Wie geht es jetzt weiter mit dem Leistungsschutzrecht?
Der Bundestag hat heute ein Leistungsschutzrecht für Presseerzeugnisse beschlossen, allerdings in einer deutlich abgeschwächten Form. In Kraft treten wird das Gesetz aus zwei Gründen allerdings nicht so schnell.
Das Gesetz muss zunächst noch durch den Bundesrat und von dort droht Widerstand. Verhindern kann der Bundesrat das Leistungsschutzrecht zwar nicht, da es sich nur um ein sog. Einspruchsgesetz handelt. Das Gesetz müsste nach einem Einspruch des Bundesrates allerdings zunächst in den Vermittlungsausschuss, wo häufig noch Änderungen beschlossen werden.
Das Gesetz sieht außerdem eine Übergangsfrist von bis zu drei Monaten ab Verkündung im Bundesgesetzblatt vor. Das Gesetz tritt nämlich am ersten Tag des dritten auf die Verkündung folgenden Monats in Kraft. Wenn das Gesetz beispielsweise im Juni verkündet wird, dann würde es zum 01.09. in Kraft treten.
Meines Erachtens geht das Leistungsschutzrecht nicht mehr über das hinaus, was die Verlage aufgrund der Rechtseinräumung durch die Urheber ohnehin verlangen können. Es verbleibt allerdings bei dem Widerspruch, dass das Leistungsschutzrecht als ausschließliches Recht ausgestaltet ist und zwar selbst dann, wenn der Verlag vom Urheber nur ein einfaches Nutzungsrecht erhalten hat. Wie es sich auswirkt, wenn ein Autor seinen Text an mehrere Verlage lizenziert hat, bleibt offen, zumal sich Schutzgegenstand und Schutzinhalt dieses Leistungsschutzrechts inhaltlich nicht von einzelnen Sprachwerken (Texten) abgrenzen lassen. Für Autoren/Journalisten bietet dieses Leistungsschutzrecht jedenfalls keine Vorteile.

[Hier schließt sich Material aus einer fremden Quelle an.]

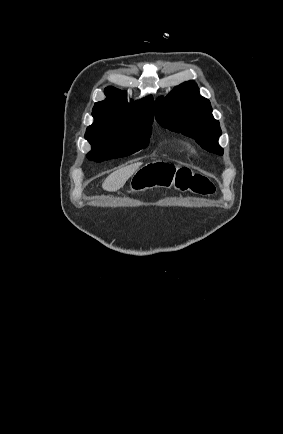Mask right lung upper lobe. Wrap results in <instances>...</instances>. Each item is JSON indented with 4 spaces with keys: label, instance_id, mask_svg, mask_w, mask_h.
<instances>
[{
    "label": "right lung upper lobe",
    "instance_id": "right-lung-upper-lobe-1",
    "mask_svg": "<svg viewBox=\"0 0 283 434\" xmlns=\"http://www.w3.org/2000/svg\"><path fill=\"white\" fill-rule=\"evenodd\" d=\"M107 99L95 103L92 116L94 123L87 129H111L132 127L153 122V98L127 102L126 93L113 87L105 89Z\"/></svg>",
    "mask_w": 283,
    "mask_h": 434
}]
</instances>
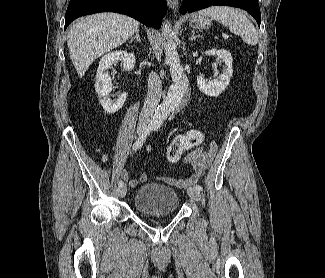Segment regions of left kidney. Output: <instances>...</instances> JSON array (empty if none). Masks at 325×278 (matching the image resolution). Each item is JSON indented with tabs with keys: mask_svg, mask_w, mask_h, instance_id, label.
Instances as JSON below:
<instances>
[{
	"mask_svg": "<svg viewBox=\"0 0 325 278\" xmlns=\"http://www.w3.org/2000/svg\"><path fill=\"white\" fill-rule=\"evenodd\" d=\"M206 55H217L224 62L223 74L220 75L219 79L213 81H205L202 76L197 77V85L202 93L207 96L217 97L219 96L229 85L230 78L233 73L232 69V55L226 50H208L205 52Z\"/></svg>",
	"mask_w": 325,
	"mask_h": 278,
	"instance_id": "left-kidney-1",
	"label": "left kidney"
}]
</instances>
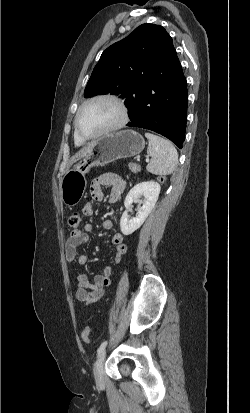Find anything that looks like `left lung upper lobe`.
Wrapping results in <instances>:
<instances>
[{
    "label": "left lung upper lobe",
    "instance_id": "5c2ea615",
    "mask_svg": "<svg viewBox=\"0 0 250 413\" xmlns=\"http://www.w3.org/2000/svg\"><path fill=\"white\" fill-rule=\"evenodd\" d=\"M172 48V38L162 26L140 25L102 53L84 96L120 95L128 107L137 98L142 82L165 69Z\"/></svg>",
    "mask_w": 250,
    "mask_h": 413
}]
</instances>
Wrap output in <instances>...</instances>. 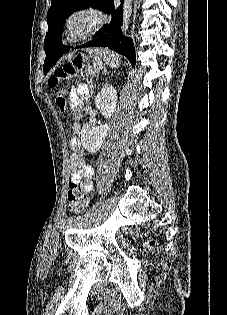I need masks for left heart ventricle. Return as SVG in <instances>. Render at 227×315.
<instances>
[{
    "instance_id": "left-heart-ventricle-1",
    "label": "left heart ventricle",
    "mask_w": 227,
    "mask_h": 315,
    "mask_svg": "<svg viewBox=\"0 0 227 315\" xmlns=\"http://www.w3.org/2000/svg\"><path fill=\"white\" fill-rule=\"evenodd\" d=\"M80 23H81V24H82V23H85V20H84V19H83V20H81V21H80Z\"/></svg>"
}]
</instances>
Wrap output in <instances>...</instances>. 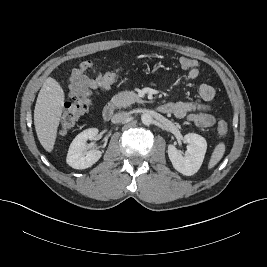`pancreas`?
Returning <instances> with one entry per match:
<instances>
[{"mask_svg": "<svg viewBox=\"0 0 267 267\" xmlns=\"http://www.w3.org/2000/svg\"><path fill=\"white\" fill-rule=\"evenodd\" d=\"M111 102L118 108H126L135 102L142 103L143 100L134 92H120L114 95Z\"/></svg>", "mask_w": 267, "mask_h": 267, "instance_id": "cf45deb5", "label": "pancreas"}]
</instances>
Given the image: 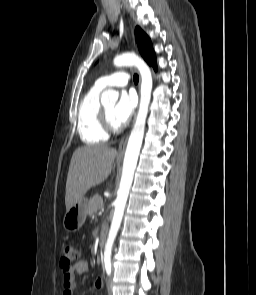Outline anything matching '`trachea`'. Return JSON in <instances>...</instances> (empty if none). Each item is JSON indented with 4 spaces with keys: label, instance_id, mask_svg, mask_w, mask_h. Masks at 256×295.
<instances>
[{
    "label": "trachea",
    "instance_id": "1",
    "mask_svg": "<svg viewBox=\"0 0 256 295\" xmlns=\"http://www.w3.org/2000/svg\"><path fill=\"white\" fill-rule=\"evenodd\" d=\"M133 79H134V82L137 84L139 81V76L135 74Z\"/></svg>",
    "mask_w": 256,
    "mask_h": 295
}]
</instances>
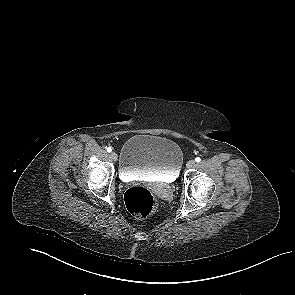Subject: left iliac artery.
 Segmentation results:
<instances>
[{
  "instance_id": "left-iliac-artery-1",
  "label": "left iliac artery",
  "mask_w": 295,
  "mask_h": 295,
  "mask_svg": "<svg viewBox=\"0 0 295 295\" xmlns=\"http://www.w3.org/2000/svg\"><path fill=\"white\" fill-rule=\"evenodd\" d=\"M195 161H196L197 163H199V162L201 161L200 157H196V158H195Z\"/></svg>"
}]
</instances>
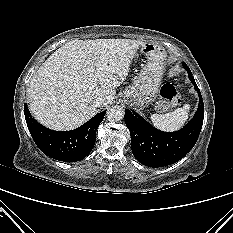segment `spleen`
I'll use <instances>...</instances> for the list:
<instances>
[{
	"mask_svg": "<svg viewBox=\"0 0 233 233\" xmlns=\"http://www.w3.org/2000/svg\"><path fill=\"white\" fill-rule=\"evenodd\" d=\"M190 105L185 104L182 108H178L167 114H153L151 121L155 127L162 131H176L180 129L188 119Z\"/></svg>",
	"mask_w": 233,
	"mask_h": 233,
	"instance_id": "spleen-1",
	"label": "spleen"
}]
</instances>
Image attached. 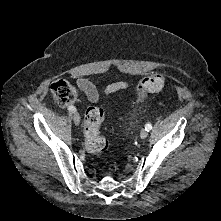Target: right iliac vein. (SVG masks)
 Listing matches in <instances>:
<instances>
[{
  "label": "right iliac vein",
  "mask_w": 221,
  "mask_h": 221,
  "mask_svg": "<svg viewBox=\"0 0 221 221\" xmlns=\"http://www.w3.org/2000/svg\"><path fill=\"white\" fill-rule=\"evenodd\" d=\"M73 121H74V123L76 125H79V123H80V115L77 112H74Z\"/></svg>",
  "instance_id": "1"
}]
</instances>
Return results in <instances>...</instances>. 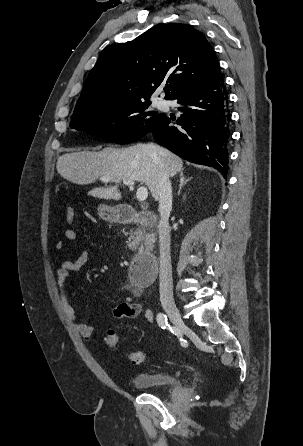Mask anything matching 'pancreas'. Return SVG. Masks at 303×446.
<instances>
[{
    "label": "pancreas",
    "instance_id": "obj_1",
    "mask_svg": "<svg viewBox=\"0 0 303 446\" xmlns=\"http://www.w3.org/2000/svg\"><path fill=\"white\" fill-rule=\"evenodd\" d=\"M155 235L153 233H146L144 230L138 228L131 230L128 247L132 250L148 251L153 248Z\"/></svg>",
    "mask_w": 303,
    "mask_h": 446
}]
</instances>
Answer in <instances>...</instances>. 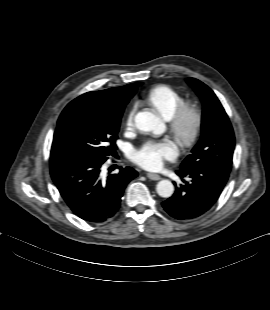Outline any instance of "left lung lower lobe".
<instances>
[{"label": "left lung lower lobe", "instance_id": "0a47b994", "mask_svg": "<svg viewBox=\"0 0 270 310\" xmlns=\"http://www.w3.org/2000/svg\"><path fill=\"white\" fill-rule=\"evenodd\" d=\"M176 173L189 181L182 179L184 184L176 187L172 197L162 205L178 220L193 219L206 213L219 198L229 177L228 173L204 167L180 168Z\"/></svg>", "mask_w": 270, "mask_h": 310}]
</instances>
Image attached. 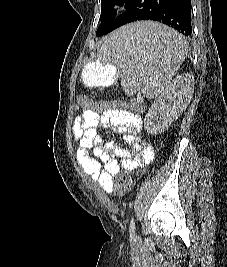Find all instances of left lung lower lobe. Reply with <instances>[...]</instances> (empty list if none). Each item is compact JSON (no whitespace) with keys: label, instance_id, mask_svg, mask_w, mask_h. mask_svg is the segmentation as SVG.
Masks as SVG:
<instances>
[{"label":"left lung lower lobe","instance_id":"0a47b994","mask_svg":"<svg viewBox=\"0 0 227 267\" xmlns=\"http://www.w3.org/2000/svg\"><path fill=\"white\" fill-rule=\"evenodd\" d=\"M126 11L115 17L97 30V35H105L125 24L139 20H153L162 22L185 36L192 34L191 0H129L125 5ZM148 47L173 46L171 41L144 37Z\"/></svg>","mask_w":227,"mask_h":267}]
</instances>
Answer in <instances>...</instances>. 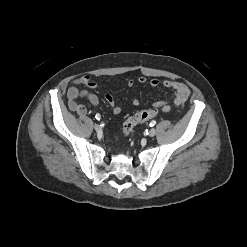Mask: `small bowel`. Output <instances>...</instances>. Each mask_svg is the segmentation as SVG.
I'll list each match as a JSON object with an SVG mask.
<instances>
[{"instance_id": "c3829d8e", "label": "small bowel", "mask_w": 247, "mask_h": 247, "mask_svg": "<svg viewBox=\"0 0 247 247\" xmlns=\"http://www.w3.org/2000/svg\"><path fill=\"white\" fill-rule=\"evenodd\" d=\"M146 82V77L141 76L136 80H128L127 85L129 87H132L135 83L144 84ZM160 83L161 82L157 78H152L149 80V84L151 87H157L160 85ZM162 85L173 91V100L171 102L162 100L157 101L154 103V107L160 109L163 112H169L172 108L180 110L184 106L185 102L187 101L190 95L189 88L184 83L173 80H164L162 82ZM79 86H84L89 89H95L97 87V82L93 80L90 76L84 75L75 79L71 83L67 91L68 106L70 110L75 112L79 116H84L87 113V109L83 104H80L78 102L79 99L86 98L91 105L98 106L99 98L96 94L92 92H89L87 90H80ZM105 98L114 114H119L122 111V106L115 104V101L110 94H106ZM132 104L134 106H138L140 104L139 99L134 98L132 100Z\"/></svg>"}]
</instances>
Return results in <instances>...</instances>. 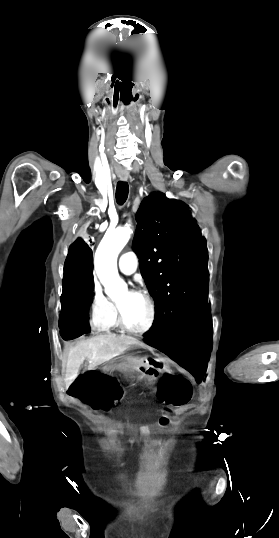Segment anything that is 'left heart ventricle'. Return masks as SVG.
<instances>
[{
	"instance_id": "1",
	"label": "left heart ventricle",
	"mask_w": 279,
	"mask_h": 538,
	"mask_svg": "<svg viewBox=\"0 0 279 538\" xmlns=\"http://www.w3.org/2000/svg\"><path fill=\"white\" fill-rule=\"evenodd\" d=\"M117 300L123 305L125 318L130 327L141 329L145 326L149 317V308L142 297L126 289L119 294Z\"/></svg>"
}]
</instances>
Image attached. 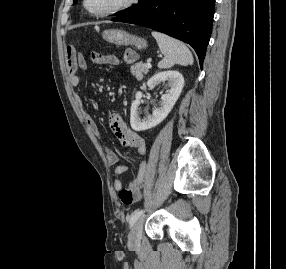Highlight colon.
<instances>
[{
	"label": "colon",
	"instance_id": "obj_1",
	"mask_svg": "<svg viewBox=\"0 0 286 269\" xmlns=\"http://www.w3.org/2000/svg\"><path fill=\"white\" fill-rule=\"evenodd\" d=\"M123 53L126 54V56L122 58V61L126 62V66H131V62H137V59H140L139 49H124ZM115 135L118 139L121 138L120 133L117 132ZM120 197L124 202L129 199V195L126 191H122Z\"/></svg>",
	"mask_w": 286,
	"mask_h": 269
}]
</instances>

Dieses Leistungsschutzrecht wird allerdings neue Rechtsunsicherheit erzeugen, weil niemand so genau weiß, wie der unbestimmte Rechtsbegriff „kleinste Textausschnitte“ auszulegen ist. Vom Wortlaut ausgehend, muss es sich dabei jedenfalls um mehr als um einzelne Wörter handeln, andererseits aber um weniger als um kleine Textausschnitte. Vielleicht hat man hier bereits aus sprachlichen Gründen die Grenzen der möglichen Differenzierung überschritten.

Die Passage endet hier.